Kyung Lock Kim1, Daehyung Kim2, Seongsil Lee3, Su-Jeong Kim1, Jung Eun Noh1, Joung-Hun Kim1, Young Chan Chae1, Jong-Bong Lee2,3 & Sung Ho Ryu1,3
1 Department of Life Sciences, Pohang University of Science and Technology (POSTECH), Pohang 790-784, Republic of Korea. 2 Department of Physics, Pohang University of Science and Technology (POSTECH), Pohang 790-784, Republic of Korea. 3 School of Interdisciplinary Bioscience and Bioengineering, Pohang University of Science and Technology (POSTECH), Pohang 790-784, Republic of Korea.

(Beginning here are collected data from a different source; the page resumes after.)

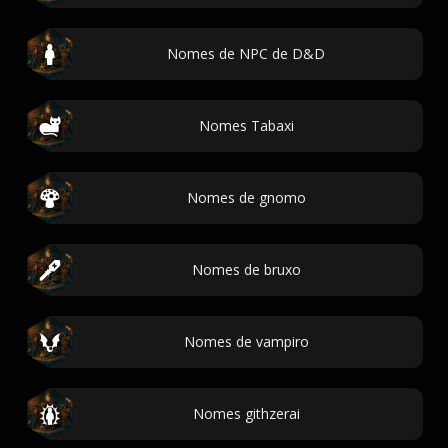
Nomes de NPC de D&D
Nomes Tabaxi
Nomes de gnomo
Nomes de bruxo
Nomes de vampiro
Nomes githzerai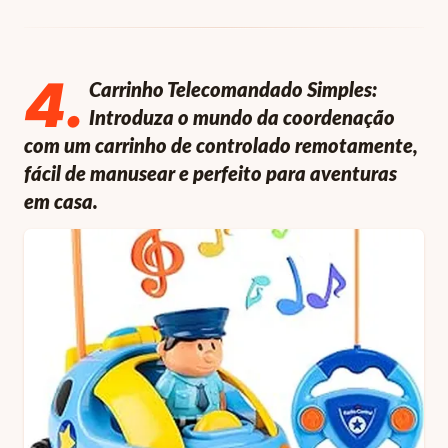
4
.
Carrinho Telecomandado Simples:
Introduza o mundo da coordenação
com um carrinho de controlado remotamente,
fácil de manusear e perfeito para aventuras
em casa.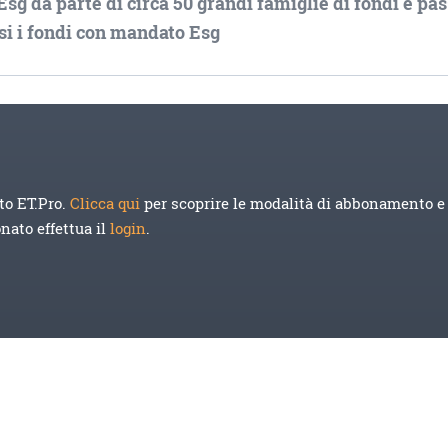
Esg da parte di circa 50 grandi famiglie di fondi è pa
usi i fondi con mandato Esg
to ET.Pro.
Clicca qui
per scoprire le modalità di abbonamento e 
onato effettua il
login
.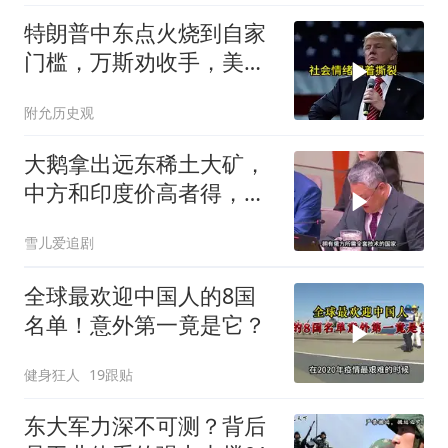
特朗普中东点火烧到自家
门槛，万斯劝收手，美国
本土真可能挨打
附允历史观
大鹅拿出远东稀土大矿，
中方和印度价高者得，背
后全是各种算计
雪儿爱追剧
全球最欢迎中国人的8国
名单！意外第一竟是它？
健身狂人
19跟贴
东大军力深不可测？背后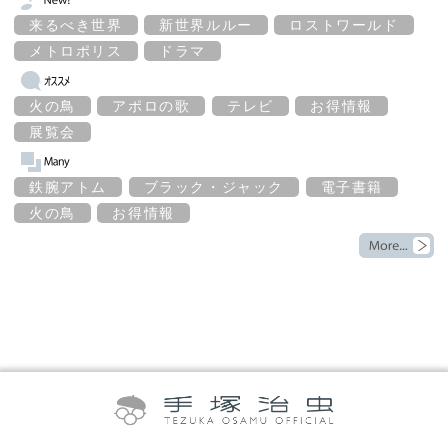
来るべき世界
新世界ルルー
ロストワールド
メトロポリス
ドラマ
火の鳥
アポロの歌
テレビ
お得情報
展覧会
鉄腕アトム
ブラック・ジャック
電子書籍
火の鳥
お得情報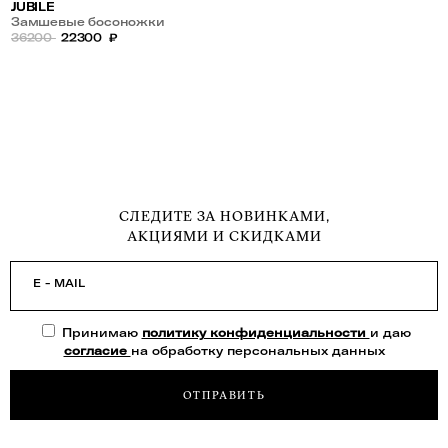
JUBILE
Замшевые босоножки
36200
22300
₽
СЛЕДИТЕ ЗА НОВИНКАМИ,
АКЦИЯМИ И СКИДКАМИ
E - MAIL
Принимаю
политику конфиденциальности
и даю
согласие
на обработку персональных данных
ОТПРАВИТЬ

Correspondence to : Sung Ho Ryu
Abstract
Post-translational modifications (PTMs) of receptor tyrosine kinases (RTKs) at the plasma membrane (PM) determine the signal transduction efficacy alone and in combination. However, current approaches to identify PTMs provide ensemble results, inherently overlooking combinatorial PTMs in a single polypeptide molecule. Here, we describe a single-molecule blotting (SiMBlot) assay that combines biotinylation of cell surface receptors with single-molecule fluorescence microscopy. This method enables quantitative measurement of the phosphorylation status of individual membrane receptor molecules and colocalization analysis of multiple immunofluorescence signals to directly visualize pairwise site-specific phosphorylation patterns at the single-molecule level. Strikingly, application of SiMBlot to study ligand-dependent epidermal growth factor receptor (EGFR) phosphorylation, which is widely thought to be multi-phosphorylated, reveals that EGFR on cell membranes is hardly multi-phosphorylated, unlike in vitro autophosphorylated EGFR. Therefore, we expect SiMBlot to aid understanding of vast combinatorial PTM patterns, which are concealed in ensemble methods, and to broaden knowledge of RTK signaling.